The 21-year-old punk rock star was found dead in his bed by his mother in a Greenwich Village apartment.
Only the previous day, Vicious - born John Simon Ritchie - had been released on $50,000 bail pending trial for the murder of his former girlfriend, Nancy Spungen.
He had been celebrating his release with current girlfriend Michelle Robinson and other friends. It later emerged that it was his mother who helped him procure the heroin which would kill him. At the time, she insisted “He knew the smack was pure and strong and took a lot less than usual.”

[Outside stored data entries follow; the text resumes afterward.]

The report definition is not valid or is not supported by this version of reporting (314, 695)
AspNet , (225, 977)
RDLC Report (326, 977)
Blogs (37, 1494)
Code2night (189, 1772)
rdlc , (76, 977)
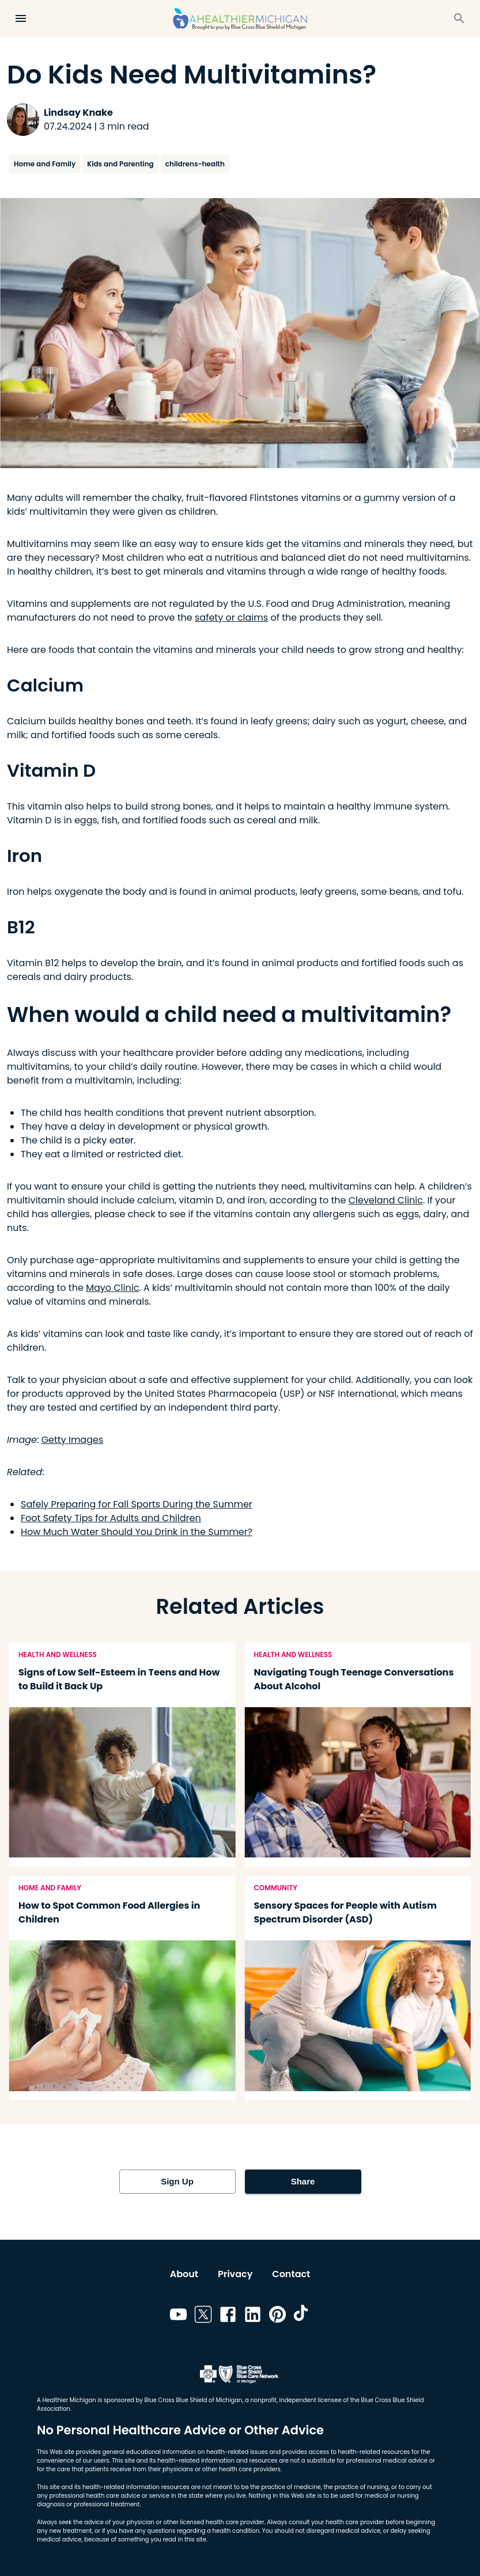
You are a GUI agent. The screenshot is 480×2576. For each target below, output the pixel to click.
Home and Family (44, 164)
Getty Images (72, 1439)
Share (303, 2182)
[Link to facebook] (228, 2316)
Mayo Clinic (112, 1287)
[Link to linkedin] (253, 2316)
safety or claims (231, 617)
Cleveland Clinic (386, 1200)
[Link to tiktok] (302, 2316)
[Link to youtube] (178, 2316)
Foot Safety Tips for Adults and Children (111, 1518)
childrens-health (195, 164)
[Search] (459, 18)
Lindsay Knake (78, 112)
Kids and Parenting (120, 164)
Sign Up (177, 2181)
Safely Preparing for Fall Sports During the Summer (136, 1504)
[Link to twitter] (203, 2316)
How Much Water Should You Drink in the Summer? (136, 1531)
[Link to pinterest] (277, 2316)
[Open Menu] (20, 18)
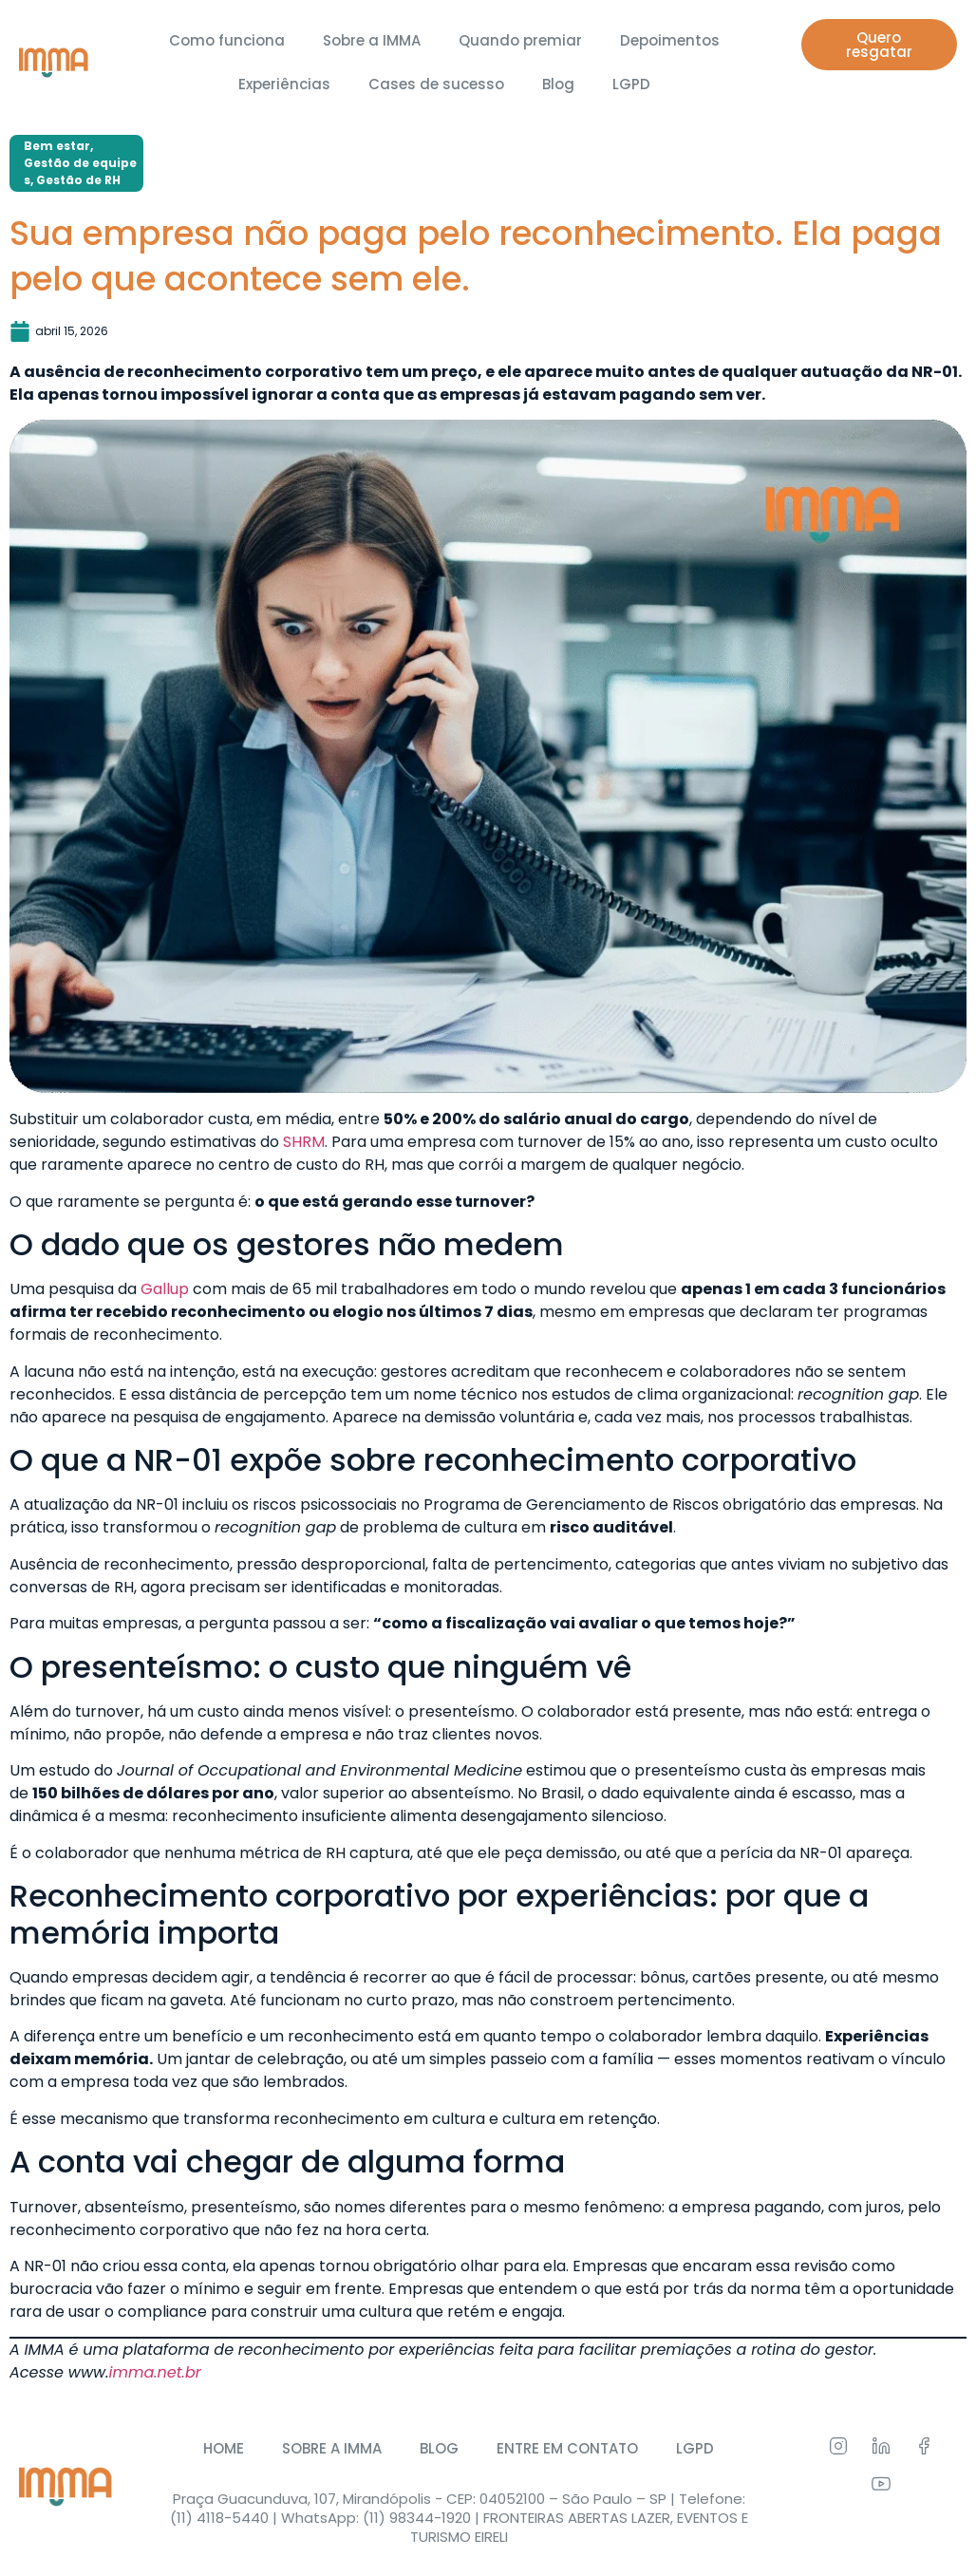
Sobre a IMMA (372, 40)
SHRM (304, 1142)
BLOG (439, 2448)
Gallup (165, 1289)
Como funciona (227, 40)
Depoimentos (670, 40)
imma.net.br (155, 2372)
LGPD (631, 84)
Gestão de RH (78, 180)
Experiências (284, 84)
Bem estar (57, 146)
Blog (558, 84)
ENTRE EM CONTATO (567, 2448)
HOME (223, 2448)
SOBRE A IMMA (332, 2448)
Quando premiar (520, 40)
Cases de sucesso (436, 84)
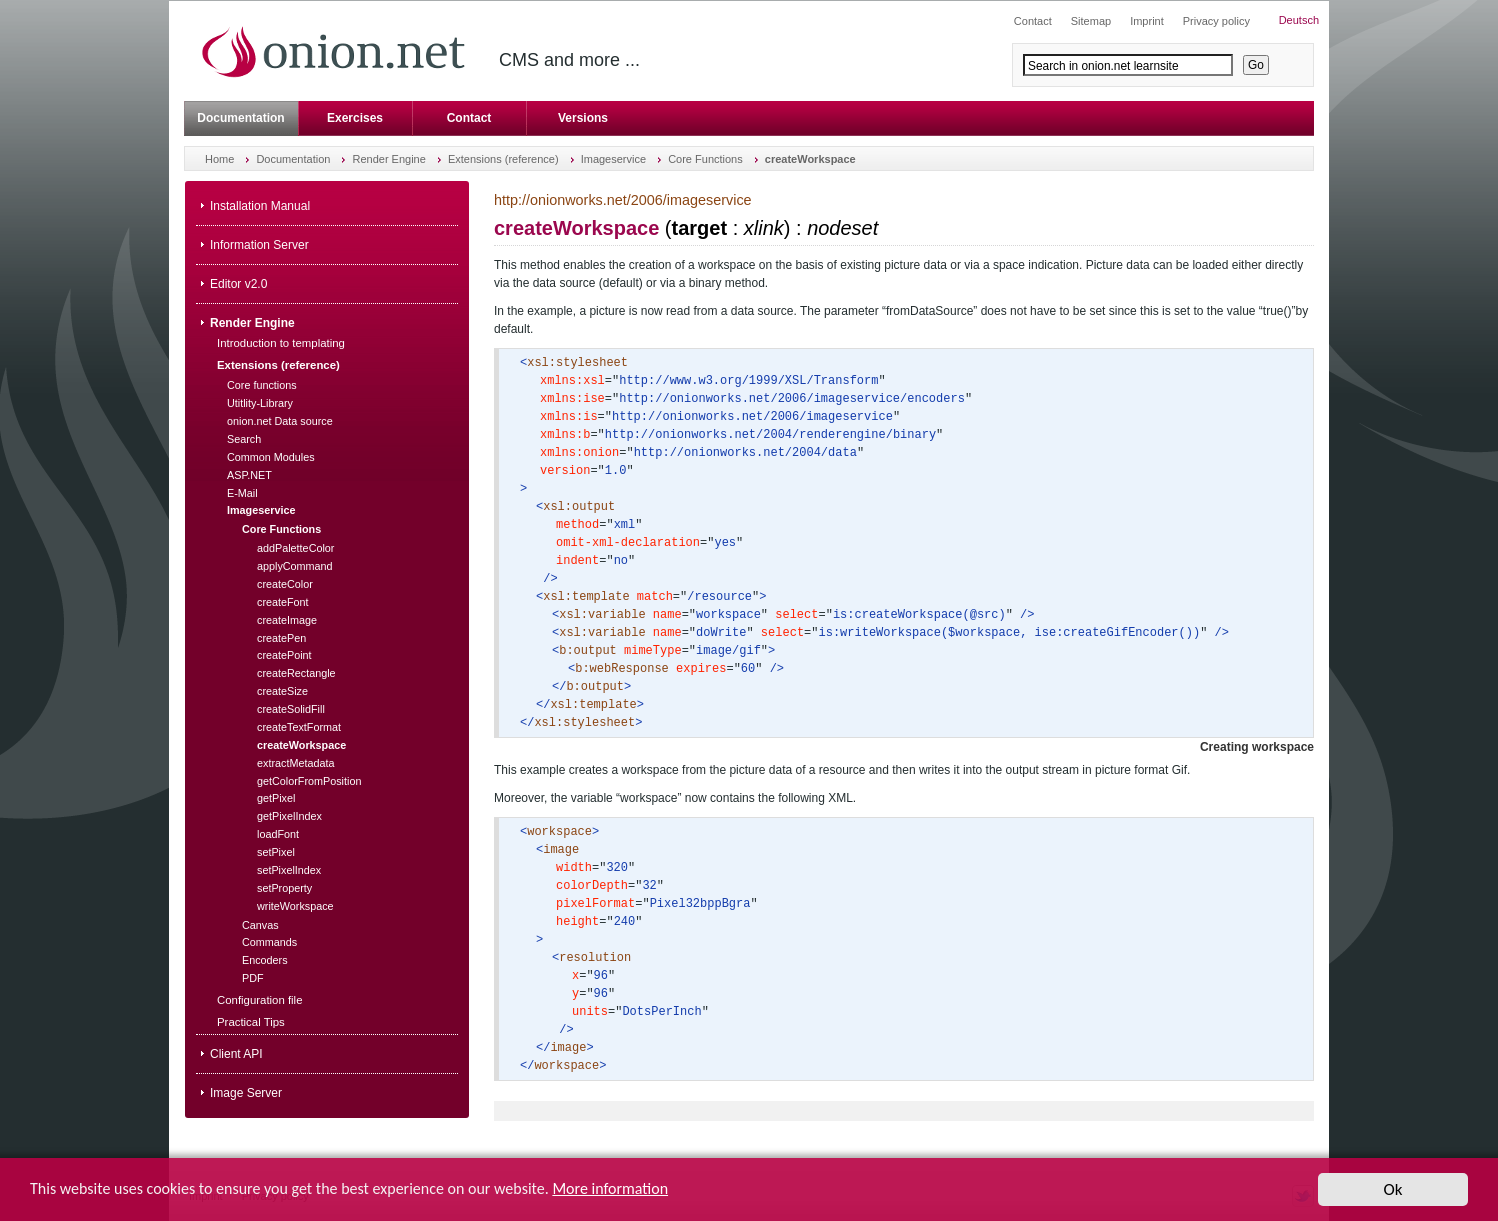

A spokesman for Virgin boss Richard Branson later said: “In retrospect he was obviously far safer in jail where the temptations that ultimately killed him were not present.”
Although the Sex Pistols courted controversy wherever their records were released, it was Sid who attracted the biggest personal headlines. A college friend of Pistols singer Johnny Rotten - named after Rotten’s hamster - Vicious was brought into the band when original bassist Glen Matlock was sacked.
However, Vicious’ musical talent was rudimentary, and although receiving songwriting credits on material penned after Matlock’s departure, most of the bass parts were added by guitarist Steve Jones in the studio - although the bassist was hospitalised with hepatitis for much of the recording sessions anyway.
Live, he would often spend as much time arguing with audience members as playing his instrument. Band manager Malcolm McLaren once claimed “if Johnny Rotten is the voice of punk, then Vicious is the attitude.”
Vicious’ notoriety was fueled by tales of violence against journalist Nick Kent, Damned singer Dave Vanian, and Old Grey Whistle Test presenter Bob Harris.
However, he did teach himself to play bass competently enough to perform live on the band’s final, ill-fated tour of the USA.
Ironically, following the Pistols split it was Vicious who would ‘front’ the band, in terms of releases. Versions of Gene Vincent’s ‘C’mon Everybody’ and ‘Something Else’ hit the UK top 10, as did his snarling cover of the Frank Sinatra standard ‘My Way’.